PROVIDED INFORMATION Block Start

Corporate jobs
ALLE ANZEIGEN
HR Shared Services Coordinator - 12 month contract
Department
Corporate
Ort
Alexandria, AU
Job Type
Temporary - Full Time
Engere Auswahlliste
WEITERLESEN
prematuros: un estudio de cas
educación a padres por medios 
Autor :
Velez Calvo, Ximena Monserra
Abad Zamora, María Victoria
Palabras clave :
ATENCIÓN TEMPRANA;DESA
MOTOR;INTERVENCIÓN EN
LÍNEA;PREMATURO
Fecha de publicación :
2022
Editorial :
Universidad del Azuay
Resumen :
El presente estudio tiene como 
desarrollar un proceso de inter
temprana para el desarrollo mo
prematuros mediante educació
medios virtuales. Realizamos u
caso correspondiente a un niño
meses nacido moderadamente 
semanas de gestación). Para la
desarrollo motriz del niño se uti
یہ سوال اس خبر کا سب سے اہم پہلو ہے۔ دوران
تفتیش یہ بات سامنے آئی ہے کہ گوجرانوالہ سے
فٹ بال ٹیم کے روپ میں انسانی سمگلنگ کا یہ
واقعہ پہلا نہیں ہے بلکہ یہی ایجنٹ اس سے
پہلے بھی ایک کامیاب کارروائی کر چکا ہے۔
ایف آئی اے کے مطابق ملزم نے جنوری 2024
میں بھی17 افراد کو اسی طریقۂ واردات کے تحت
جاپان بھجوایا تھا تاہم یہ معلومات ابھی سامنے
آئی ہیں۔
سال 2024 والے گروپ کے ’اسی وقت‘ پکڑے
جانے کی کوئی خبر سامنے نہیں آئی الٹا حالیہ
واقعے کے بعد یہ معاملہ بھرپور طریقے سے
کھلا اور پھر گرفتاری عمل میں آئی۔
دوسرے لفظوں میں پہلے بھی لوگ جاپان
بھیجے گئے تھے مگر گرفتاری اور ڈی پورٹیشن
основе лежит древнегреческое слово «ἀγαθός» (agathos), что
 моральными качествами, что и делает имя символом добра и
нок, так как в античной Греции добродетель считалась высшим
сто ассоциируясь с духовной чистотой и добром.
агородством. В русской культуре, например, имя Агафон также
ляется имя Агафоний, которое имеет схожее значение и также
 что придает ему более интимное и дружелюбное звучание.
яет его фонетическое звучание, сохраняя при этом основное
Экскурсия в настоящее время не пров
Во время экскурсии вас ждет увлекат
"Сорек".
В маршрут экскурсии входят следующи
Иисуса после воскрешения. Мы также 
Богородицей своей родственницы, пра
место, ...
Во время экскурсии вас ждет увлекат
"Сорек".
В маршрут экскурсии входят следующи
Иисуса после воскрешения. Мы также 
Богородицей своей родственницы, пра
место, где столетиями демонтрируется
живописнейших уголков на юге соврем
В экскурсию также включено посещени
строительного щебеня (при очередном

PROVIDED INFORMATION Block End
PROVIDED INFORMATION Block Start

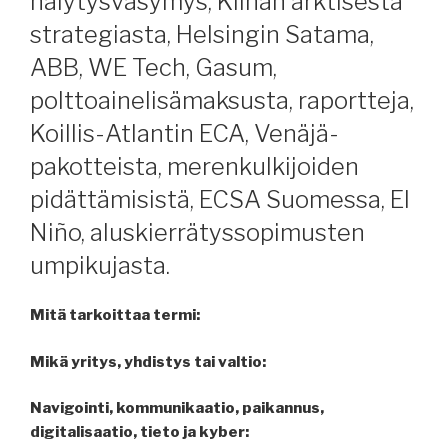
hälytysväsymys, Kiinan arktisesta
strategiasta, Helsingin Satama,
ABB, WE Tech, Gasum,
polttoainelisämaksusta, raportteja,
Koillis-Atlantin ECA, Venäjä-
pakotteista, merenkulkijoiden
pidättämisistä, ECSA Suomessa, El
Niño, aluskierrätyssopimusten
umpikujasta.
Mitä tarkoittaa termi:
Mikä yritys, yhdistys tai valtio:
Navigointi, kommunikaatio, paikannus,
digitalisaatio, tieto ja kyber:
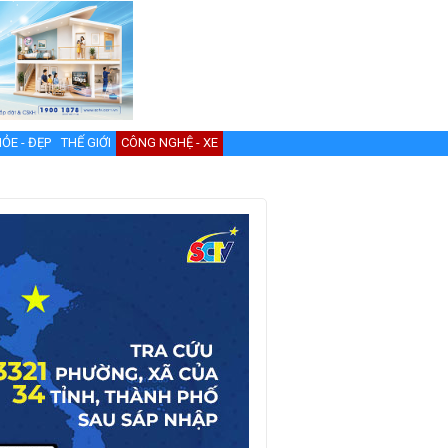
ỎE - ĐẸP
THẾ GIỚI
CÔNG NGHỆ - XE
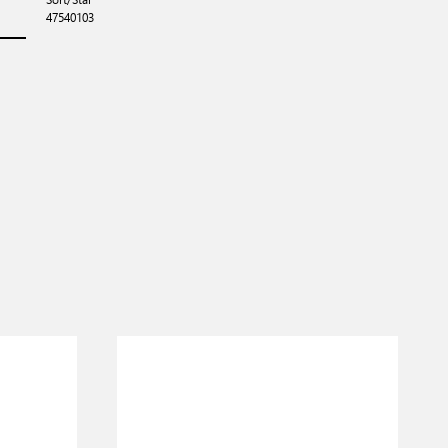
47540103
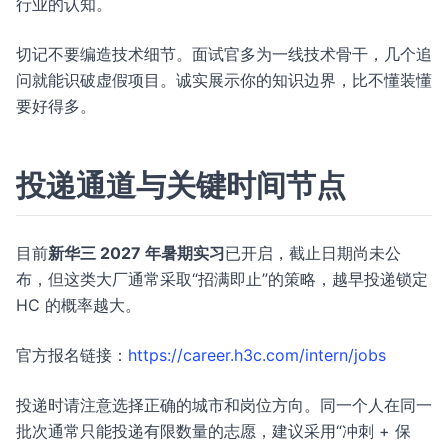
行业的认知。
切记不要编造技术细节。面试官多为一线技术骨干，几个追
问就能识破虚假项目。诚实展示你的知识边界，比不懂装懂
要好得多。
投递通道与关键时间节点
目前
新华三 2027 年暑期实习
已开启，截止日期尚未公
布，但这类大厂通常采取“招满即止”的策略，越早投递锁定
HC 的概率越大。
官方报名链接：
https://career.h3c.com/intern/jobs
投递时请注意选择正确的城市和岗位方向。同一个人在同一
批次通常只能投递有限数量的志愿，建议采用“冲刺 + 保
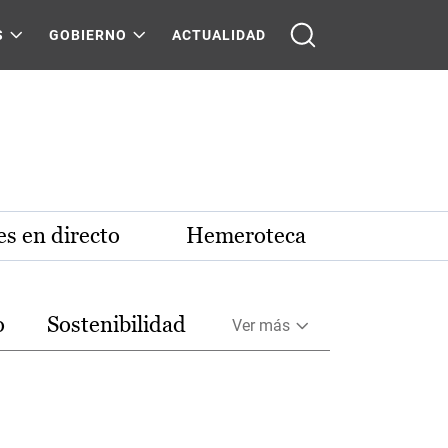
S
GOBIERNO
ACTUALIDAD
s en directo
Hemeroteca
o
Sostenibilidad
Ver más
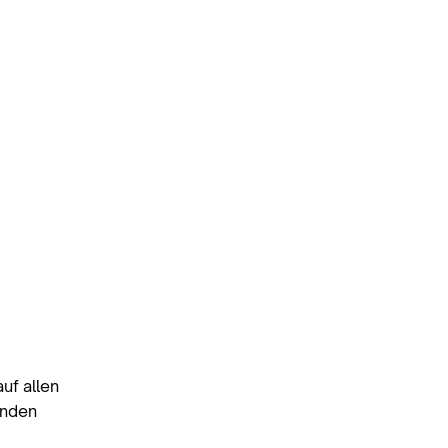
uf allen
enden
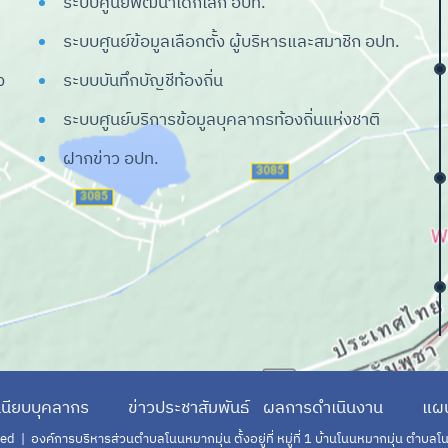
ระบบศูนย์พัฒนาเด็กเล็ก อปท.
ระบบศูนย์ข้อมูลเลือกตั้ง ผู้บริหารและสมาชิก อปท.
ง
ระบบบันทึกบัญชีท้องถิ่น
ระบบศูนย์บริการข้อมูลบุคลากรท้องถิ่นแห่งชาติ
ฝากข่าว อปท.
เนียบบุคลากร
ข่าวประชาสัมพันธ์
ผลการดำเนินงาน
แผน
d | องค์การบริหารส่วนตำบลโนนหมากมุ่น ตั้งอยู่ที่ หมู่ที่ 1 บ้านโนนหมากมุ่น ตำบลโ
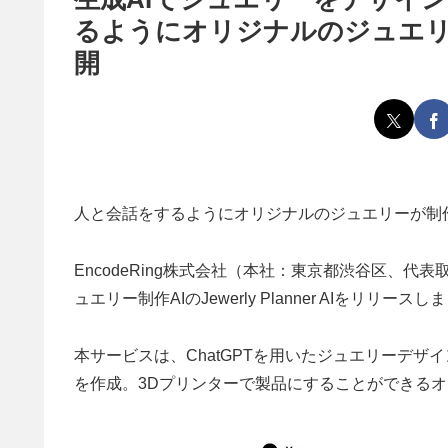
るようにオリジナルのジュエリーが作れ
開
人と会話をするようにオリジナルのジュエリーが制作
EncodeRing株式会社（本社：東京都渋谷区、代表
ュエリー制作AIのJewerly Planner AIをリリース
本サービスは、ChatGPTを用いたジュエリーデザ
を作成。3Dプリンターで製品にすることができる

PROVIDED INFORMATION Block End
PROVIDED INFORMATION Block Start

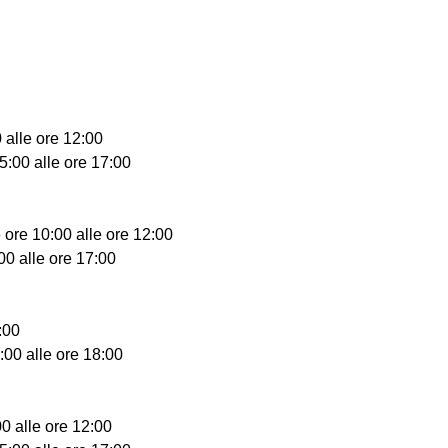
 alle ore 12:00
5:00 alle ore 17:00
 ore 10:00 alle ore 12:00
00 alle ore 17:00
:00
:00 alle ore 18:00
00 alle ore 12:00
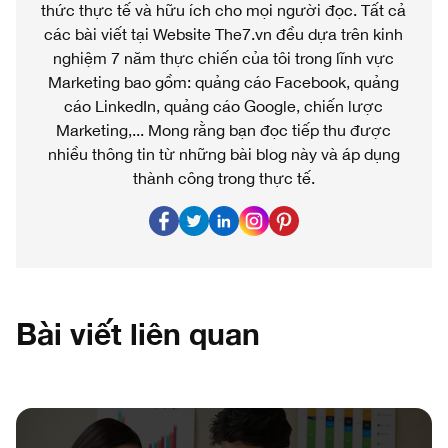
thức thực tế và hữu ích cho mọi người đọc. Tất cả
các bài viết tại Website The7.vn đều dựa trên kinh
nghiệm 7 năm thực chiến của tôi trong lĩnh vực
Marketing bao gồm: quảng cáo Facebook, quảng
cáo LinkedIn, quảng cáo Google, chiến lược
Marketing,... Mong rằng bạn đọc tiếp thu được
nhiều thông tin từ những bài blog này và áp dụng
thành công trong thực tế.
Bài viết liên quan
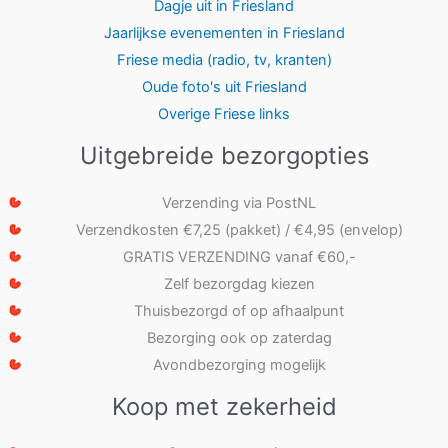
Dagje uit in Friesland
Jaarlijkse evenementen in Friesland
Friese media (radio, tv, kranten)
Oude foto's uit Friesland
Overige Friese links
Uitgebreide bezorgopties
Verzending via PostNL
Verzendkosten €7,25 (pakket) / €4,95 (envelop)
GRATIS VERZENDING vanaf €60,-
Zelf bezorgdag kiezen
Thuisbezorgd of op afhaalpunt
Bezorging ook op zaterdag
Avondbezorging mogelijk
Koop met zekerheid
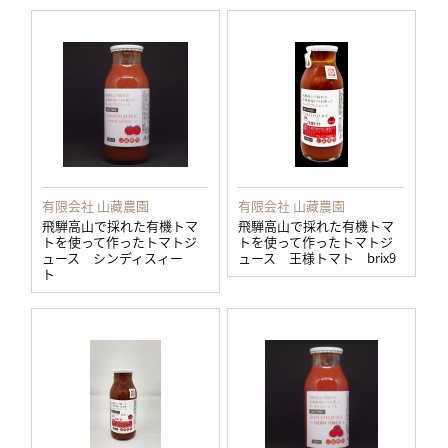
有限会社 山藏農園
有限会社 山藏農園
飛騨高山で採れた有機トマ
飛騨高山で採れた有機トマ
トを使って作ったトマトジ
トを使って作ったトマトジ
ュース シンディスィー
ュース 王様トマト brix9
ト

PROVIDED INFORMATION Block End

### [EXERCISE REQUIREMENTS]
Go line by line through the entries above and tally those that hold the word "viết"; give the tally alone.

### [ANSWER SPACE]
2